Montéhus, le cabarettiste socialiste oublié

Les chants de la Commune, l’Internationale, le Temps des Cerises, la Semaine Sanglante, sont aussi connus que leurs auteurs, Eugène Pottier et Jean-Baptiste Clément. La tradition chansonnière de la fin du XIXème siècle, les cafés-concerts où le peuple venait écouter un poète gouailler contre la misère et l’oppression, ne s’arrêtèrent pas avec l’écrasement de la Commune. D’autres artistes leur succédèrent, et écrivirent des chansons qui sont restées dans la mémoire. Dans cet article, nous revenons sur l’un d’eux, Montéhus, chansonnier parisien du début des années 1900, dont l’œuvre perdure encore bien que son nom ait été relativement effacé.

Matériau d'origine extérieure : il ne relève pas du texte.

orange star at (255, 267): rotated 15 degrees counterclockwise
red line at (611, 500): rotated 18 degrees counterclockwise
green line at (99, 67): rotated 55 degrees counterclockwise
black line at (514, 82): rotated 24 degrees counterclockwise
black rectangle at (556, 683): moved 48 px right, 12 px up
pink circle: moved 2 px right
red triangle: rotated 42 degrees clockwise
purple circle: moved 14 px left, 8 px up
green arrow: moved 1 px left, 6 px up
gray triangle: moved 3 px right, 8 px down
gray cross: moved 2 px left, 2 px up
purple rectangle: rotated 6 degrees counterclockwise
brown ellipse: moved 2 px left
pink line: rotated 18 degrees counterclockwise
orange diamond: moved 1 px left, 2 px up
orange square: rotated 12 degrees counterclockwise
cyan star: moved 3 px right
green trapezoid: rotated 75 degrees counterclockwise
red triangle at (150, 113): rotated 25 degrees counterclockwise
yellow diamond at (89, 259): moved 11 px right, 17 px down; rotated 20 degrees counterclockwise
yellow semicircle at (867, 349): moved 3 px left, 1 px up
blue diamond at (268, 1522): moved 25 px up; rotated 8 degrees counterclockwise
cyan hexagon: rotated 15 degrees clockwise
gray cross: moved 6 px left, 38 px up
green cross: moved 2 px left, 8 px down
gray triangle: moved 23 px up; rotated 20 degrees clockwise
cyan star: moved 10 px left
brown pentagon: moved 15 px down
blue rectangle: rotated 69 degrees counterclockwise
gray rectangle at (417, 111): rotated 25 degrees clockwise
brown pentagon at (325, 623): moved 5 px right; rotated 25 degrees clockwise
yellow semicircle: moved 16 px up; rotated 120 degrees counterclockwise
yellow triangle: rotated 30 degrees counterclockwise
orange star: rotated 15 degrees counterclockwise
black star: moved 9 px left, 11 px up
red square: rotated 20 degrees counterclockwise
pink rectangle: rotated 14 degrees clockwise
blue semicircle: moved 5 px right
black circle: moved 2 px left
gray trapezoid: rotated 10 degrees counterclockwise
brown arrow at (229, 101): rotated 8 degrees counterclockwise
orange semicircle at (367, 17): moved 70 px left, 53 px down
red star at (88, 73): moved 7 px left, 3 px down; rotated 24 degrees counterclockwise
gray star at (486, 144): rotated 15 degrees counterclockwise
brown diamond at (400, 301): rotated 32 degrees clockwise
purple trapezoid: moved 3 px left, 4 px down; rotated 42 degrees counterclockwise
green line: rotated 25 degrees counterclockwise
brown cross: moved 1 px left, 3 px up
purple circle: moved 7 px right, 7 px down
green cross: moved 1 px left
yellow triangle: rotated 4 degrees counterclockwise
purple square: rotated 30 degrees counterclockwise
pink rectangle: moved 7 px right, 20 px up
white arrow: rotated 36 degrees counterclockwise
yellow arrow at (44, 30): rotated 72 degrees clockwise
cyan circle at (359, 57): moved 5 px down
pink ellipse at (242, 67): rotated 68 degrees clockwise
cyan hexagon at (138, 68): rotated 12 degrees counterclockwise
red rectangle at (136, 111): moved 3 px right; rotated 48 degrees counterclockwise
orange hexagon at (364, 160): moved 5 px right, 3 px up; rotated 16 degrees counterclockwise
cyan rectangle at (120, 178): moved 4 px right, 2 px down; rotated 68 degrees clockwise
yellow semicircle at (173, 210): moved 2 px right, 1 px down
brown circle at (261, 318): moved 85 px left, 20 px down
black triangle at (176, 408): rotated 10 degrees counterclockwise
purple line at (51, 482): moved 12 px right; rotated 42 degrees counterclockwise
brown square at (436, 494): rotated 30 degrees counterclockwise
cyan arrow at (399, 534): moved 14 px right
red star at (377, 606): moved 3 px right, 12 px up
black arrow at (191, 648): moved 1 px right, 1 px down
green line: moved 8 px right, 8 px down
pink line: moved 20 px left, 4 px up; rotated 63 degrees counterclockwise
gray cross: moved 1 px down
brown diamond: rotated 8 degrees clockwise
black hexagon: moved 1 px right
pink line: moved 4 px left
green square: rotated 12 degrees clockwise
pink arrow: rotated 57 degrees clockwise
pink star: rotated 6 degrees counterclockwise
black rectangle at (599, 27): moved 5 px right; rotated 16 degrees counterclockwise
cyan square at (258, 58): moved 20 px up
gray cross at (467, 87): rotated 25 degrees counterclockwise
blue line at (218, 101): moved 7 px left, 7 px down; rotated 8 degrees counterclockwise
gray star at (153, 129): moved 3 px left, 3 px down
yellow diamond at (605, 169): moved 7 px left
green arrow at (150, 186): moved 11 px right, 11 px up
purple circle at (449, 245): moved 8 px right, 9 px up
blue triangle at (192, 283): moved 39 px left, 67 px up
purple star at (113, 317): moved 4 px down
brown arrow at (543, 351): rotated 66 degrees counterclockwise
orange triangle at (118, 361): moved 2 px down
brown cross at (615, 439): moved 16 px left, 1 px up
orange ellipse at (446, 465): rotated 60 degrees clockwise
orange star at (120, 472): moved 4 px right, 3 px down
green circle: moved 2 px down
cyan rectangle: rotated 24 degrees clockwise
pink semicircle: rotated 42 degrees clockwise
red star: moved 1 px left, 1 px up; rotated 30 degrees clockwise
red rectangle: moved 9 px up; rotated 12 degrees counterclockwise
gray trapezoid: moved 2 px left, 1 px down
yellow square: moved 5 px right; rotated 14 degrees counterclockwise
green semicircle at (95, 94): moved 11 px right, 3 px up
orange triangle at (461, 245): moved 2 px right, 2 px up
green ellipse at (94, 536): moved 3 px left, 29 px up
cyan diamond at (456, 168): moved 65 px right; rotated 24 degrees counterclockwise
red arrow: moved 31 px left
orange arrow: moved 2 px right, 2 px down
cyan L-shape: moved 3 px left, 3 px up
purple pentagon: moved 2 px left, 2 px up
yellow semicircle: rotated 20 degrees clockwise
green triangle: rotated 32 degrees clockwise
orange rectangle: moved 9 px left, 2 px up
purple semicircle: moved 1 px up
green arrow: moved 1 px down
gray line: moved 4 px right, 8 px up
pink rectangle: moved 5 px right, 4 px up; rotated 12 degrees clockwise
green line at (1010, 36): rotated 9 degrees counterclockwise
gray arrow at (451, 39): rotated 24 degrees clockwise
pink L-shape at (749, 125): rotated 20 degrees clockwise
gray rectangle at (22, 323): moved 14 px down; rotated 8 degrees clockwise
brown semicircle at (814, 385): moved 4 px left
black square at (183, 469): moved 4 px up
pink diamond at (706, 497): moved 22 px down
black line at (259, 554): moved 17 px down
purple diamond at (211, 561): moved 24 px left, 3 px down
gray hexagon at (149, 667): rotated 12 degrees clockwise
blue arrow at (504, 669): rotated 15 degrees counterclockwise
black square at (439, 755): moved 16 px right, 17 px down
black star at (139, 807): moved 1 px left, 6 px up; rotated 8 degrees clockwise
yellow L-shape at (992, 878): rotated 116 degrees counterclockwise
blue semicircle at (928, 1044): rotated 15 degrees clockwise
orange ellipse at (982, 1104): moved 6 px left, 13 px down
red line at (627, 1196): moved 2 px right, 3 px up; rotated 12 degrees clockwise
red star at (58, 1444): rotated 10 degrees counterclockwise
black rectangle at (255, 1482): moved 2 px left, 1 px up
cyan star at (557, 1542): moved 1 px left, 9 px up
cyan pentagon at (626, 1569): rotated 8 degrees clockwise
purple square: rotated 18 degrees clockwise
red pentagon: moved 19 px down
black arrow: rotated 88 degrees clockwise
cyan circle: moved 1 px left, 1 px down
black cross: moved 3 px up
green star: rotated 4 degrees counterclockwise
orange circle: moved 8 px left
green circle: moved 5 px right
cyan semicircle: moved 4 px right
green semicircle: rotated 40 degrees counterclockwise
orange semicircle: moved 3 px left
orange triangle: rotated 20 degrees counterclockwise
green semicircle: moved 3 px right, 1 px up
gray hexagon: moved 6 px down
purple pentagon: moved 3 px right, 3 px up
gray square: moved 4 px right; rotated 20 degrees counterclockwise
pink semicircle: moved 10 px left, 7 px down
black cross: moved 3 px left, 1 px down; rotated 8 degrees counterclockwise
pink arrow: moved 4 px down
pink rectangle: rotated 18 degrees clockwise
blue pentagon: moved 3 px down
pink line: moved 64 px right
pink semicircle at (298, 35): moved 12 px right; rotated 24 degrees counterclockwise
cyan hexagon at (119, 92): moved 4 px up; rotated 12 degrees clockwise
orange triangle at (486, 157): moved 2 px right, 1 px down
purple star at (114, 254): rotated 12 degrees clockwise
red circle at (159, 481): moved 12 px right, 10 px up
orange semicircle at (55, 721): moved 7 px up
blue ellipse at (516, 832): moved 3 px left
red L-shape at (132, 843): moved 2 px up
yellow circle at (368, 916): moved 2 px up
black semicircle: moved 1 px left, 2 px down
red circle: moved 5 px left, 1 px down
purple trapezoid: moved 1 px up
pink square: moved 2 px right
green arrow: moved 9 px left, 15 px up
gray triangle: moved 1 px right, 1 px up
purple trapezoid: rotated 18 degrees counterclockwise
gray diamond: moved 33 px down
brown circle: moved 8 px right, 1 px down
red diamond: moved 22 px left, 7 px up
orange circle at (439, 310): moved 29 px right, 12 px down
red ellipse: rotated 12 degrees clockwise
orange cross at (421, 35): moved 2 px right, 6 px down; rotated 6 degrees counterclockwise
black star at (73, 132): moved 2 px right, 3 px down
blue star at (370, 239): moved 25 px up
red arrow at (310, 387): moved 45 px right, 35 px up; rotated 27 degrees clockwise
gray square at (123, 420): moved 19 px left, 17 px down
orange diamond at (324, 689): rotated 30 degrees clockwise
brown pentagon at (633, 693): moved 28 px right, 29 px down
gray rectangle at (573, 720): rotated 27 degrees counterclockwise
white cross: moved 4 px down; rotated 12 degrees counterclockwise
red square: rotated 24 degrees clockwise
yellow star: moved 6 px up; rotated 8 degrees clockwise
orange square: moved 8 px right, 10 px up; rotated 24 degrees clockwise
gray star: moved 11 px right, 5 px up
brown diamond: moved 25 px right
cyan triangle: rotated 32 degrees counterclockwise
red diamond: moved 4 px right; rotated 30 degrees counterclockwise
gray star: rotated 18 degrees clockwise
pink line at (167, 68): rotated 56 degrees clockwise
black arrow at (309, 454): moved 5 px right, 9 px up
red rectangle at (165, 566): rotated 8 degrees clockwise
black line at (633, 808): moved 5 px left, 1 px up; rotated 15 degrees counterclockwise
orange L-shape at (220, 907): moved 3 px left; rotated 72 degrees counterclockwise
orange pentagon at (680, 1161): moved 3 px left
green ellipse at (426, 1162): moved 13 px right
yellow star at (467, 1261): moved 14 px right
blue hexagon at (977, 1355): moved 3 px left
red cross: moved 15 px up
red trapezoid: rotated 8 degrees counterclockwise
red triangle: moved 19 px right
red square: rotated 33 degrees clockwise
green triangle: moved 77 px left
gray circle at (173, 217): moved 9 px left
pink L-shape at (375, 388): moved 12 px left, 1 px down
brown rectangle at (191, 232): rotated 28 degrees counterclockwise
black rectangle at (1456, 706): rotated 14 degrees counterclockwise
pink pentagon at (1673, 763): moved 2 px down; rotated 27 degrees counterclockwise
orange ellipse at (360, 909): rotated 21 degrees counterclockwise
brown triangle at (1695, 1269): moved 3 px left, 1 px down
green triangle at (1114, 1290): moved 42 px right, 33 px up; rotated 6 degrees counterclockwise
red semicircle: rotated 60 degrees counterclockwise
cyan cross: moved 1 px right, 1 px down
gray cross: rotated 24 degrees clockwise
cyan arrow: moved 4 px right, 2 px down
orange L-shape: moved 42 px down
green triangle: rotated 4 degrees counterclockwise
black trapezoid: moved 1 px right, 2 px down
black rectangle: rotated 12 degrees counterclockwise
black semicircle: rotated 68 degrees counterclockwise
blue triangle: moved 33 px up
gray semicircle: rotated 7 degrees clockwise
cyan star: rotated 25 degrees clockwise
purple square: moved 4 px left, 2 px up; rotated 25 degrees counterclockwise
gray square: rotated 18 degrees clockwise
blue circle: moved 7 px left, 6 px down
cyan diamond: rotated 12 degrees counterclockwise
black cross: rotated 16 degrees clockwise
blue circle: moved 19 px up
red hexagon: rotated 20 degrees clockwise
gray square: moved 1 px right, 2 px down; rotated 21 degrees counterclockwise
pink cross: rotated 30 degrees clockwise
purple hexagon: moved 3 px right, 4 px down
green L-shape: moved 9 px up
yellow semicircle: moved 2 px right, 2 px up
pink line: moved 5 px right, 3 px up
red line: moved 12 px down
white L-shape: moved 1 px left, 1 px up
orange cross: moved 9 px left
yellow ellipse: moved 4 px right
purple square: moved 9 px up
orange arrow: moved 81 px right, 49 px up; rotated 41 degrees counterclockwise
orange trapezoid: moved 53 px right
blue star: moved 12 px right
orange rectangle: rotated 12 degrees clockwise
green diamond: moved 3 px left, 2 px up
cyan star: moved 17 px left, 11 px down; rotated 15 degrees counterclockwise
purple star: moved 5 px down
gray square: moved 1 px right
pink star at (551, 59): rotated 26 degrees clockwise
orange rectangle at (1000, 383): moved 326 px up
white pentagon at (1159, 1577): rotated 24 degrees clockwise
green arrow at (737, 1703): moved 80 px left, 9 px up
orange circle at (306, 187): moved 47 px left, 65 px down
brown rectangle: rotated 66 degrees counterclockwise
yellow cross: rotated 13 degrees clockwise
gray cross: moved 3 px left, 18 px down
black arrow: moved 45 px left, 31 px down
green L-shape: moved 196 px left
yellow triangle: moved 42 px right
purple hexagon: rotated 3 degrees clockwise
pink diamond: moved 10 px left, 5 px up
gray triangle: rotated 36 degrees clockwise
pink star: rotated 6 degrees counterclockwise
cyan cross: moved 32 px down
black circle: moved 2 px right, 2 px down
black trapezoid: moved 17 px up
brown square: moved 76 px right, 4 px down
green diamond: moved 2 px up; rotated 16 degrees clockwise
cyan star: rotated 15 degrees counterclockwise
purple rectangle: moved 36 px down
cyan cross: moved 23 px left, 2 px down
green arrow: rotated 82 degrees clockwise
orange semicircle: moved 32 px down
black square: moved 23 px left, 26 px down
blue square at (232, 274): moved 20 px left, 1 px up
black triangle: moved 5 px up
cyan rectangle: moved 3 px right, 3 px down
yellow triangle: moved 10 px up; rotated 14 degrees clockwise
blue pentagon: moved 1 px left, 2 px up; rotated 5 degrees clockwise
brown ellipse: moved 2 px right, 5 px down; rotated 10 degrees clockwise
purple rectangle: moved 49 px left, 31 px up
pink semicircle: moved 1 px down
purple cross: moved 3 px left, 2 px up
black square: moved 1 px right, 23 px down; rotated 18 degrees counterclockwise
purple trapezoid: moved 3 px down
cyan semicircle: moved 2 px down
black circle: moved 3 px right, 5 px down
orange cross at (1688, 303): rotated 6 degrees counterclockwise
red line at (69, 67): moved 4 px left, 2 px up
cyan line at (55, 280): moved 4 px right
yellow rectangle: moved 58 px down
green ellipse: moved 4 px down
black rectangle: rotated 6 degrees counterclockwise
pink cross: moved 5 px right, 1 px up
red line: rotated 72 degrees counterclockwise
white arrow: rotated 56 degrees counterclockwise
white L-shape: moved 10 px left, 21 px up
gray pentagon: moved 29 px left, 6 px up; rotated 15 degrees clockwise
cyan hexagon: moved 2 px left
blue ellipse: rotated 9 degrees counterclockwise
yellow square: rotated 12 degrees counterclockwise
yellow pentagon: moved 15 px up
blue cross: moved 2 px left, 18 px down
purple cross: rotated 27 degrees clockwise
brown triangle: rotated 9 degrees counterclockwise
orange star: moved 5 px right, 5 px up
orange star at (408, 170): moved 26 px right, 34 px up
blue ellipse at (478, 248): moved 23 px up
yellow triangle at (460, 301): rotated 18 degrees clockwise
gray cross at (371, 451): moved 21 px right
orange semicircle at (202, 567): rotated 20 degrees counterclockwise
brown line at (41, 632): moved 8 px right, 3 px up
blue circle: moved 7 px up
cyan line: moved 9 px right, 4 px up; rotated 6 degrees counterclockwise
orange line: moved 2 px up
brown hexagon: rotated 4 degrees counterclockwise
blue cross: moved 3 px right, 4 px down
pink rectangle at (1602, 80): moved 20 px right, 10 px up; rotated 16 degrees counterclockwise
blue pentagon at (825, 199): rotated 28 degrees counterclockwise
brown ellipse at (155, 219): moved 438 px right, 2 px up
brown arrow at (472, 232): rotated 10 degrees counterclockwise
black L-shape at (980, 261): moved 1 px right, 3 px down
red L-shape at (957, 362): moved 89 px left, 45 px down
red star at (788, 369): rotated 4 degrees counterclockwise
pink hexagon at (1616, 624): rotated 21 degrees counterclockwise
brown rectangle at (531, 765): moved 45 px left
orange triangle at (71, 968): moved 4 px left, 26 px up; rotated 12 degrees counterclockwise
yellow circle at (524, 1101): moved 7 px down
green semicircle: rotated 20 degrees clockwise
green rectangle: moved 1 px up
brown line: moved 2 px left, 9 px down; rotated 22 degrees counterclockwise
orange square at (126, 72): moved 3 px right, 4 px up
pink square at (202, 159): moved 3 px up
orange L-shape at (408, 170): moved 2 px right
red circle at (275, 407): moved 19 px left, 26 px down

Les chants de la Commune, l’Internationale, le Temps des Cerises, la Semaine Sanglante, sont aussi connus que leurs auteurs, Eugène Pottier et Jean-Baptiste Clément. La tradition chansonnière de la fin du XIXème siècle, les cafés-concerts où le peuple venait écouter un poète gouailler contre la misère et l’oppression, ne s’arrêtèrent pas avec l’écrasement de la Commune. D’autres artistes leur succédèrent, et écrivirent des chansons qui sont restées dans la mémoire. Dans cet article, nous revenons sur l’un d’eux, Montéhus, chansonnier parisien du début des années 1900, dont l’œuvre perdure encore bien que son nom ait été relativement effacé. Il est en effet l’auteur, en 1912, du chant des jeunes gardes, commande passée par la SFIO pour son mouvement de jeunesse, chanté par des générations de jeunes socialistes, de jeunes communistes, et toujours considéré comme l’hymne de l’Union Nationale des Etudiants de France.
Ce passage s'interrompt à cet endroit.